Department of Health, Education and Technology, Division of Nursing and Medical Technology, Luleå University of Technology, Luleå, Sweden.
Department of Public Health and Clinical Medicine, Umeå University, Umeå, Sweden.
Arch Gerontol Geriatr. 2024 Jul;122:105392. doi: 10.1016/j.archger.2024.105392. Epub 2024 Feb 29.
Self-rated health (SRH) offers insights into the evolving health demographics of an ageing population.

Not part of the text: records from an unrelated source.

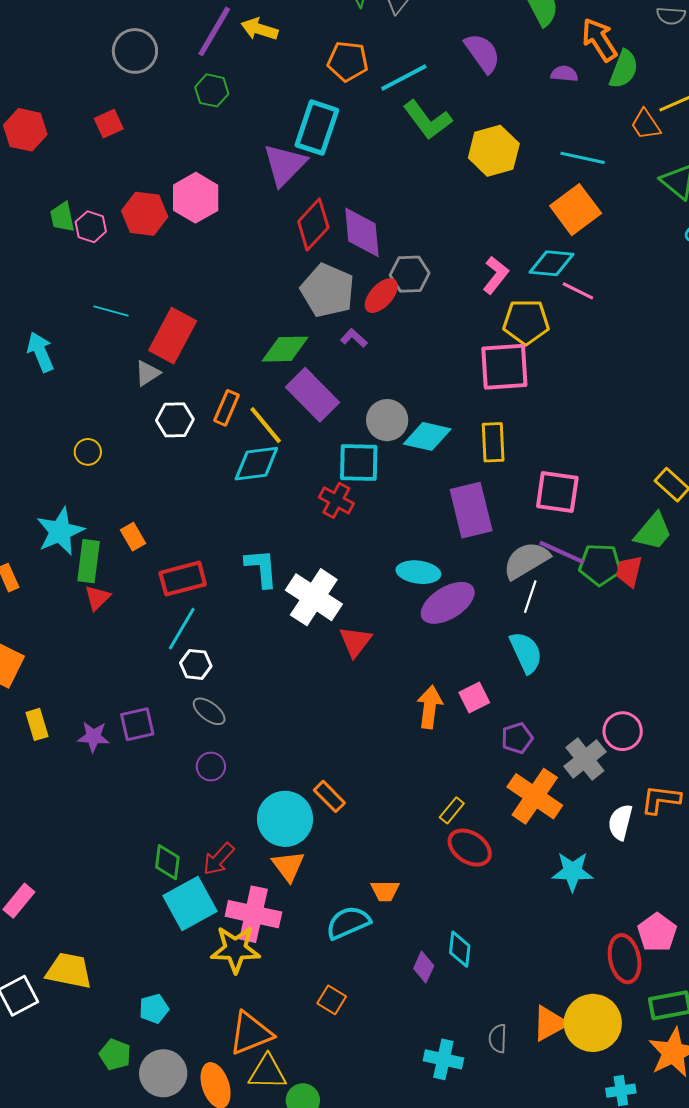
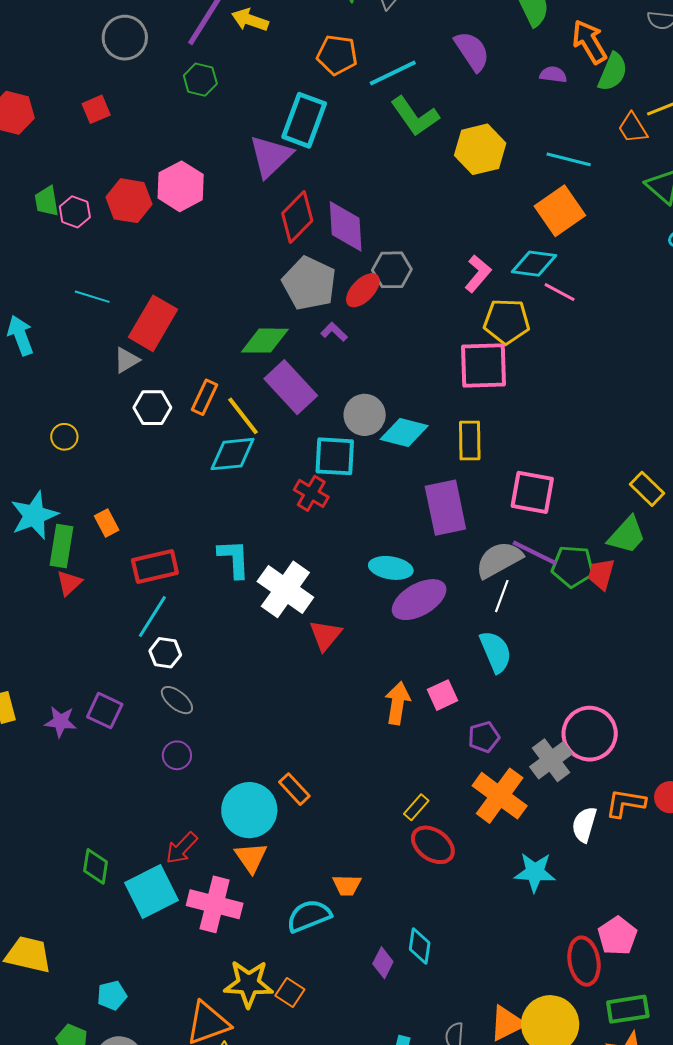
purple square: (137, 724) -> (105, 711), turned 36
pink circle: (623, 731) -> (590, 734), size x1.4
green diamond: (167, 862) -> (96, 866), moved
yellow star: (235, 949) -> (249, 984), moved

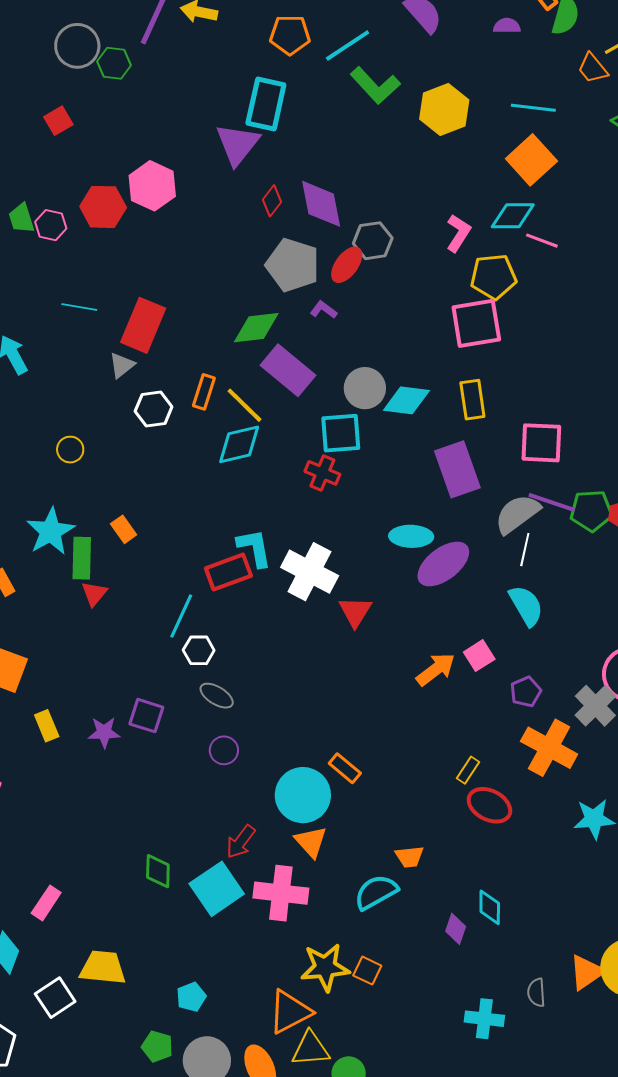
green hexagon: (200, 80) -> (114, 63), moved
red diamond: (297, 217) -> (272, 201), size x0.6
red rectangle: (155, 567) -> (228, 572), moved
orange arrow: (398, 703) -> (436, 669), turned 51

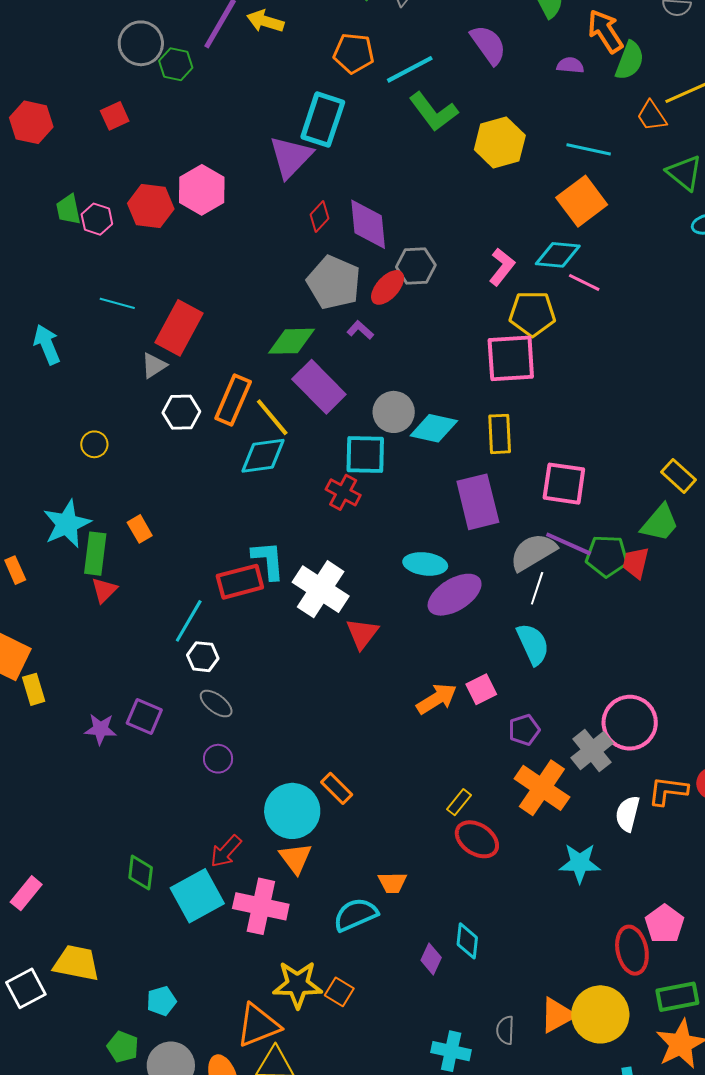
orange rectangle: (204, 392) -> (233, 400), size x1.4
yellow rectangle: (47, 726) -> (34, 689), moved

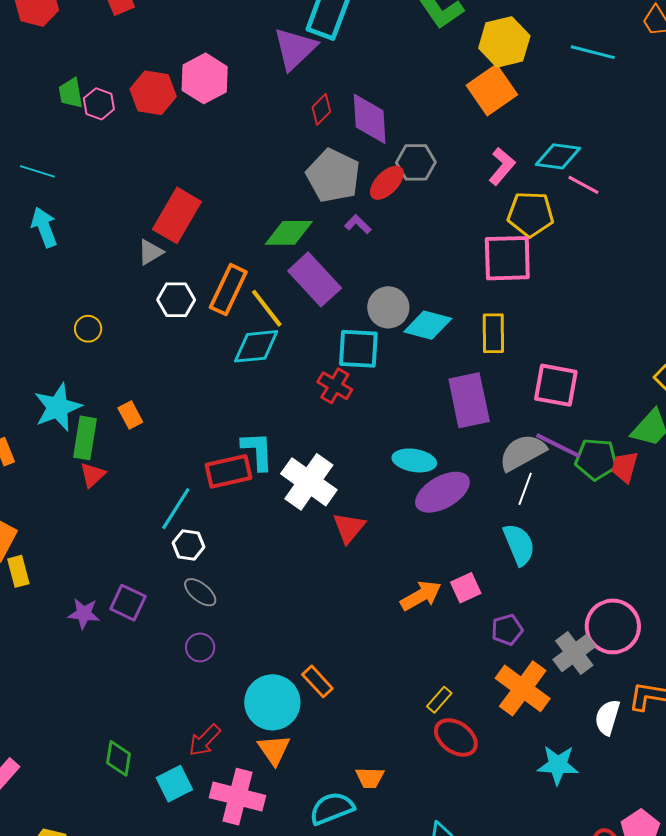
orange square: (582, 201) -> (492, 90), moved
cyan line: (117, 303) -> (37, 171), moved
cyan square: (197, 896) -> (174, 784), size x0.7

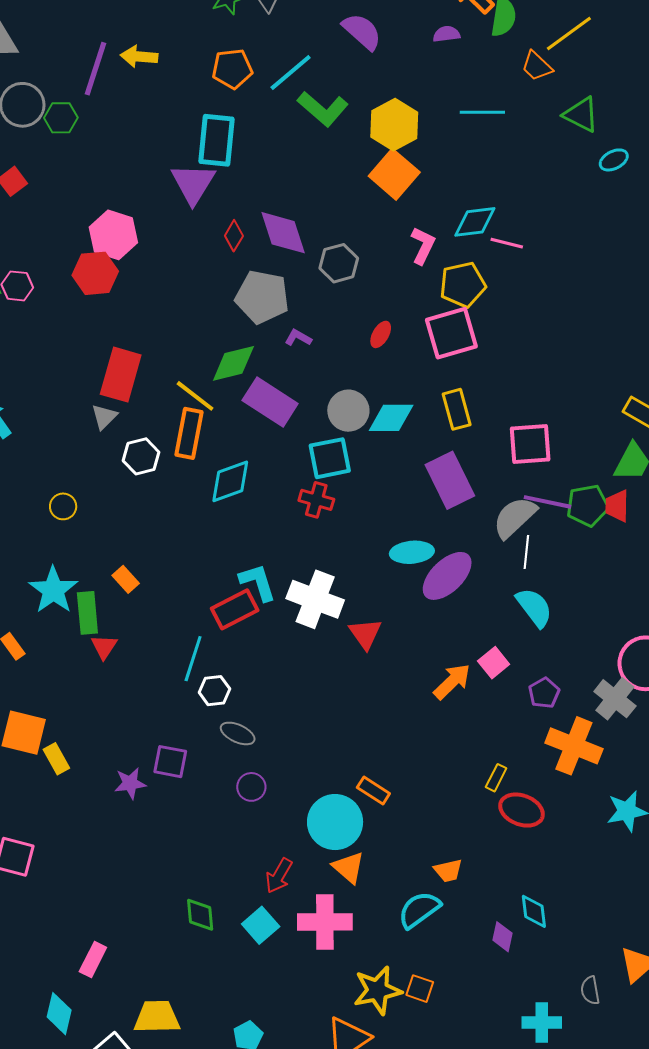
red hexagon: (153, 93) -> (95, 273), moved
red ellipse: (387, 183) -> (381, 334), moved, size x0.7
yellow line: (267, 308) -> (195, 396), moved

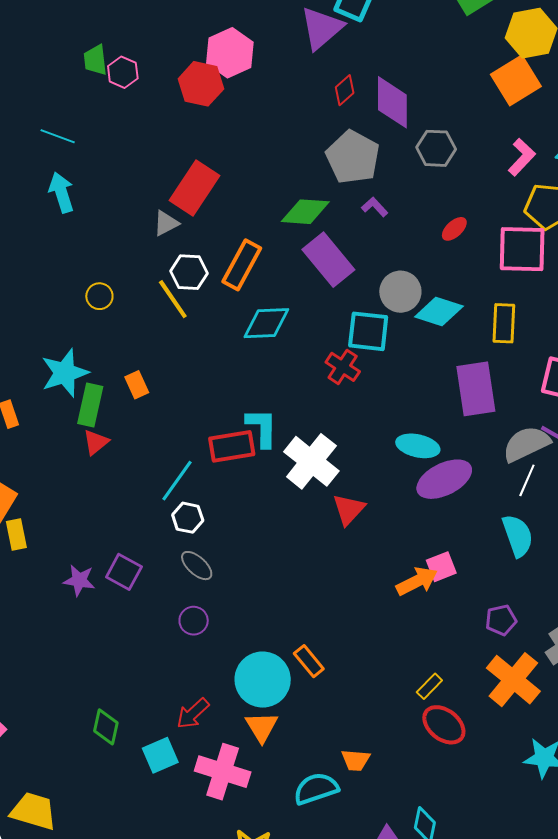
yellow line: (195, 396) -> (173, 299), moved
pink square: (494, 663) -> (441, 567), moved

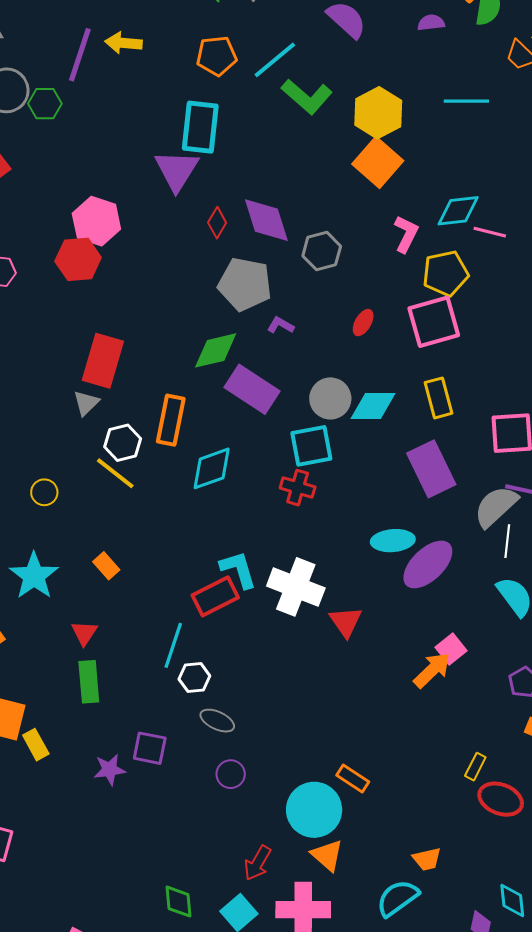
green rectangle: (90, 405) -> (89, 682), moved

To assess change in SRH from old age to very old age and their associations with health and well-being factors, and to investigate the association between SRH and survival.
All participants in the MONICA 1999 re-examination born before 1940 (n = 1595) were included in the Silver-MONICA baseline cohort. The Silver-MONICA follow-up started in 2016 included participants in the Silver-MONICA baseline cohort aged 80 years or older. Data on SRH was available for 1561 participants at baseline with 446 of them also participating in the follow-up. The follow-up examination included a wide variety of measurements and tests.
Most participants rated their health as "Quite good" (54.5 %) at baseline. Over the study period, 42.6 % had stable SRH, 40.6 % had declined, and 16.8 % had improved. Changes in SRH were at follow-up significantly associated with age, pain, nutrition, cognition, walking aid use, self-paced gait speed, lower extremity strength, independence in activities of daily living, weekly physical exercise, outdoor activity, participation in organized activities, visiting others, morale, and depressive symptoms. SRH at baseline was significantly associated with survival (p < 0.05).
This study demonstrates associations between changes in SRH and a multitude of health- and wellbeing-related factors, as well as a relation between survival and SRH, accentuating their relevance within the ageing population.
自评健康(SRH)提供了有关人口老龄化不断变化的健康人口统计学的见解。
评估从老年到非常老年的 SRH 变化及其与健康和幸福因素的关联,并研究 SRH 与生存之间的关联。
MONICA 1999 再检查中所有出生于 1940 年前的参与者(n=1595)均被纳入 Silver-MONICA 基线队列。Silver-MONICA 随访于 2016 年开始,纳入 Silver-MONICA 基线队列中年龄在 80 岁及以上的参与者。基线时有 1561 名参与者提供了 SRH 数据,其中 446 名参与者也参加了随访。随访检查包括各种测量和测试。
大多数参与者在基线时将自己的健康状况评为“相当好”(54.5%)。在研究期间,42.6%的参与者的 SRH 保持稳定,40.6%的参与者的 SRH 下降,16.8%的参与者的 SRH 改善。SRH 的变化在随访时与年龄、疼痛、营养、认知、使用助行器、自我步伐速度、下肢力量、日常生活活动独立性、每周体育锻炼、户外活动、参与有组织的活动、探望他人、士气和抑郁症状显著相关。基线时的 SRH 与生存显著相关(p<0.05)。
本研究表明,SRH 的变化与众多与健康和幸福感相关的因素之间存在关联,以及生存与 SRH 之间的关系,突出了它们在老年人群中的相关性。